The default gun is a snappy pistol. The most useful weapon is a submachine gun, which is great until you expend all of its ammunition. A grenade launcher is useful for taking out large congregations of monsters. The sniper rifle, which is presumably operated with just one hand, is pointless. I assume its barrel is a higher caliber and its bullets possibly cause more damage, but the absence of a laser sight makes it impossible to fire with any degree of accuracy. Interestingly, it does have a working scope that you can bring closer to your eyeball, but it shakes so violently that cracking off an accurate shot is near impossible. Neat idea, but a modest amount of testing may have revealed its functional impotence.
Enemies are largely mindless, spawning from a handful of points and advancing toward your position. Some of them have weapons of their own, but their bullets can be shot down before hitting your base. A few of the bats are carrying bombs, which can be shot out of the sky and strategically dropped on unsuspecting monsters. While there are minute differences in Pixel Gear’s almost-a-dozen creatures, the only available tactic is escalation. Headshots are remarkably easy to obtain, rendering crowd control the only perceptible challenge.

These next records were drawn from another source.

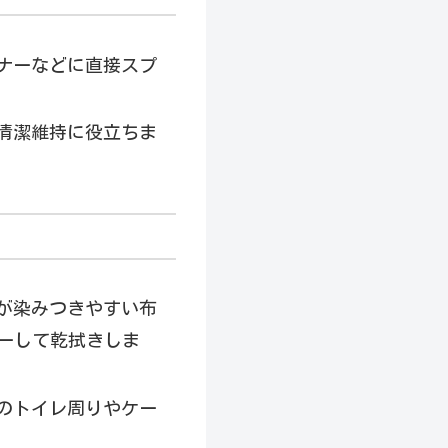
ナーなどに直接スプ
清潔維持に役立ちま
が染みつきやすい布
ーして乾拭きしま
のトイレ周りやケー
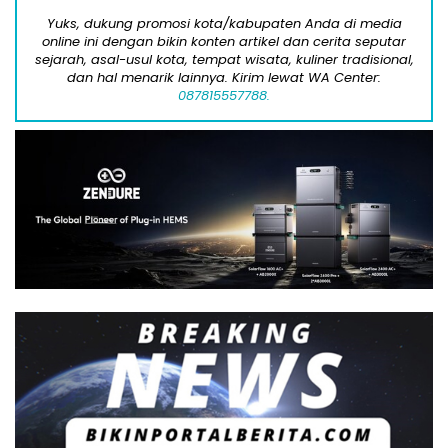
Yuks, dukung promosi kota/kabupaten Anda di media
online ini dengan bikin konten artikel dan cerita seputar
sejarah, asal-usul kota, tempat wisata, kuliner tradisional,
dan hal menarik lainnya. Kirim lewat WA Center:
087815557788.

Three boss fights are closing acts for each level. These specialize in occasionally revealing weak points that need to be shot in order to open up another weak point. Each fight unfolds with predictable routine of attacks until said weak point is revealed. One of them, a wizard, is sometimes joined by parades of normal enemies shuffling about. Like much of Pixel Gear, boss fights are an exercise in tested simplicity.

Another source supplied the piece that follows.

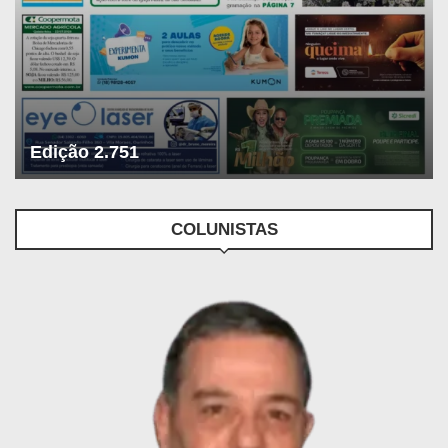
Edição 2.751
COLUNISTAS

Pixel Gear feels like it was conceived under a severe budget and/or in a very short amount of time. The user interface is sort of a mess; the start screen provides a nice look the game’s logo and the level select is tucked in the left corner. Looking further left reveals different difficulty options. When I was nearly finished with Pixel Gear I looked to my right, in the middle of playing a level, and found a diagram of the Move wand with a listing of button descriptions. Pixel Gear exhibits one of the more interesting, “hell, I don’t know” styles of user interface available.
I can’t find an appreciable reason for Pixel Gear to exist in virtual reality. The novelty of holding a gun and firing at objects is a premise, not a plan. You don’t move anywhere, you don’t really see around anything. Other than a floating gun, a broken sniper rifle scope, and the ability to see a few additional centimeters left or right, it’s senseless. Pixel Gear feels like someone found an abandoned design document for a WiiWare title and ported it to new hardware.

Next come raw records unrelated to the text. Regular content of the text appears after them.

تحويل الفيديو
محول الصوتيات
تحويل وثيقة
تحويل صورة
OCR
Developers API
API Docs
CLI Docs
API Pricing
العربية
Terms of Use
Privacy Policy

In the interest of brevity here more questions I found myself asking while playing Pixel Gear:
· Why do treasure chests explode into nothing?
· Why does all of Pixel Gear’s text look machine translated? (“Bullet of impulse micro gun,” is employed over “more ammo.” Similarly, “Increasing clip size,” somehow takes precedent over, “expanded clip”)
· Why does the ice environment abandon the Minecraft style and sport dreadful, low-resolution textures instead?
· Where are my lives, hit-points, or any measure of health listed?
· Why are those polygons in the corner flickering like a Sega Saturn launch game?
· Why spread one music track across all three levels?
· Why are there only three enemy sound effects?
· Why is the same noise responsible for a monster spawning and dying?
· Why give me a choice between two of the exact same options at the store?
· Why are there huge gaps of time where nothing happens?
· Why am I not permitted to turn the gun on myself and prematurely end Pixel Gear?
That last question is obviously facetious, but it speaks to the absence of value throughout Pixel Gear. It is neither an experience nor a game, but an anemic product. Pixel Gear thrives on its ability to operate a gun in virtual space and nothing else. If you’re nine years old you’re probably not going to care about any of the questions I have listed. Unfortunately the minimum age for PlayStation VR is twelve, which is also the point in life where you start to notice being grifted. Pixel Gear doesn’t seek to entertain; it just wants to have eleven of your dollars.